Be selective about your associations. By all means, avoid spending time around riders who repeatedly discuss fear, who seem to have an endless supply of pointless horror stories, those who have an aura of off-putting negative energy (your horses will really pick up on this) and anyone who's chronically rushed or tackles their horse-related activities with a thoughtless degree of hurried panic. Real horse people are calm, confident and typically teach by example (fewer words, a lot more action). Horse activities are always best when shared with friends; just be careful who your friends are.

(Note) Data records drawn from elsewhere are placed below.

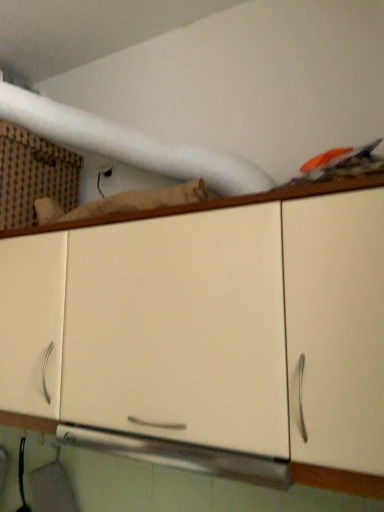 This screenshot has width=384, height=512. Describe the element at coordinates (34, 175) in the screenshot. I see `patterned cardboard box at upper left` at that location.

Where is `patterned cardboard box at upper left`? The height and width of the screenshot is (512, 384). patterned cardboard box at upper left is located at coordinates (34, 175).

What are the coordinates of `patterned cardboard box at upper left` in the screenshot? It's located at (34, 175). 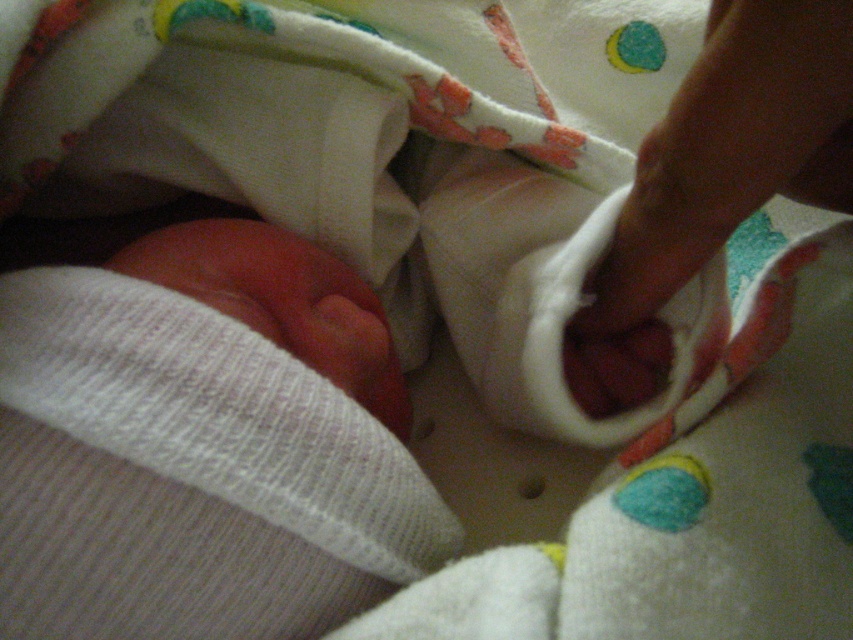 Question: From the image, what is the correct spatial relationship of smooth skin hand at center in relation to pink soft skin at center?

Choices:
 (A) below
 (B) above

Answer: (B)

Question: Can you confirm if smooth skin hand at center is thinner than pink soft skin at center?

Choices:
 (A) no
 (B) yes

Answer: (B)

Question: Does smooth skin hand at center have a larger size compared to pink soft skin at center?

Choices:
 (A) yes
 (B) no

Answer: (A)

Question: Which point appears farthest from the camera in this image?

Choices:
 (A) (682, 170)
 (B) (329, 340)

Answer: (B)

Question: Which point is closer to the camera?

Choices:
 (A) (332, 300)
 (B) (840, 202)

Answer: (B)

Question: Which point is closer to the camera?

Choices:
 (A) smooth skin hand at center
 (B) pink soft skin at center

Answer: (A) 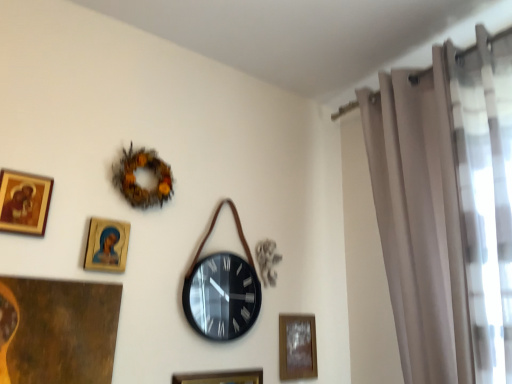 Question: Is gold-framed picture at upper left, the first picture frame positioned from the left, placed right next to black matte wall clock at center?

Choices:
 (A) no
 (B) yes

Answer: (A)

Question: Considering the relative sizes of gold-framed picture at upper left, the first picture frame positioned from the left, and black matte wall clock at center in the image provided, is gold-framed picture at upper left, the first picture frame positioned from the left, taller than black matte wall clock at center?

Choices:
 (A) no
 (B) yes

Answer: (A)

Question: Considering the relative sizes of gold-framed picture at upper left, placed as the 1th picture frame when sorted from front to back, and black matte wall clock at center in the image provided, is gold-framed picture at upper left, placed as the 1th picture frame when sorted from front to back, smaller than black matte wall clock at center?

Choices:
 (A) yes
 (B) no

Answer: (A)

Question: Is gold-framed picture at upper left, the fourth picture frame in the right-to-left sequence, located outside black matte wall clock at center?

Choices:
 (A) yes
 (B) no

Answer: (A)

Question: From the image's perspective, is gold-framed picture at upper left, which is counted as the first picture frame, starting from the top, under black matte wall clock at center?

Choices:
 (A) yes
 (B) no

Answer: (B)

Question: Is gold-framed picture at upper left, the fourth picture frame in the right-to-left sequence, turned away from black matte wall clock at center?

Choices:
 (A) no
 (B) yes

Answer: (A)

Question: Is wooden glossy picture frame at upper left, the third picture frame from the right, located within black matte wall clock at center?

Partner with the right horse. A horse is a living animal that deserves respect and the best care possible. That being said, you deserve a horse that is safe and the right fit for you. Be very careful in your choice before you adopt any horse. Make sure your existing skills will allow you to safely handle that animal and that its background and training are commensurate with your current abilities and personal goals.

A young horse needs someone who is VERY experienced, who has impeccable timing and enough confidence to share with that animal. New riders, regardless of their age, need an older horse that is seasoned, quiet, accepting and calm, one that has vast experience and exposure. We cannot stress this enough: the wrong horse/rider combination can be extremely dangerous. At the very least, it’s just not fun (for the horse or the human).

If you don’t have a lot of experience and are not positive about what type of horse you need, enlisting the help and guidance of an expert truly is essential. Trainer Jim Montgomery is an absolute genius when it comes to pairing the right rider with the right horse. Having the input of a real horseman can save you a lot of anxiety, money, wasted time and even save you from serious injury.

Work within your comfort zone. If you feel too nervous to ride, don’t ride. You can do groundwork and play with your horse in a round pen, or take it out for lead-line walks around your property if you really cannot bring yourself to get in the saddle. Check out Parelli Natural Horsemanship’s “Seven Games” to help establish a greater connection with your horse and learn how to engage his mind as well as his body. Clinicians such as Clinton Anderson (his article in the January issue of the AQHA magazine may be the best thing ever written), Ken McNabb or Julie Goodnight have helpful information that may aid your basic handling abilities (a nice supplement to the hands-on practice time you'll want to put in with a respected local trainer).

Ride as much as possible. Ground work is great, but the only way to improve your riding skills is to ride. If you do not have a horse that you feel comfortable riding, take lessons on a calm, quiet, been-there, done-that schooling horse. You can also lease a trustworthy horse at many training facilities; this is a terrific way to become more comfortable around horses and increase your personal skill level without making the very time-consuming and costly investment in your own equine.

Horse activities do carry a certain degree of risk, they’re expensive, and it’s a huge time commitment. You owe it to yourself and the horses you work with to make this experience as enjoyable as possible! Ride into your New Year with a sense of playful adventure, a productive plan, and a positive outlook.

And remember, if you’re not having fun, you’re not doing it right.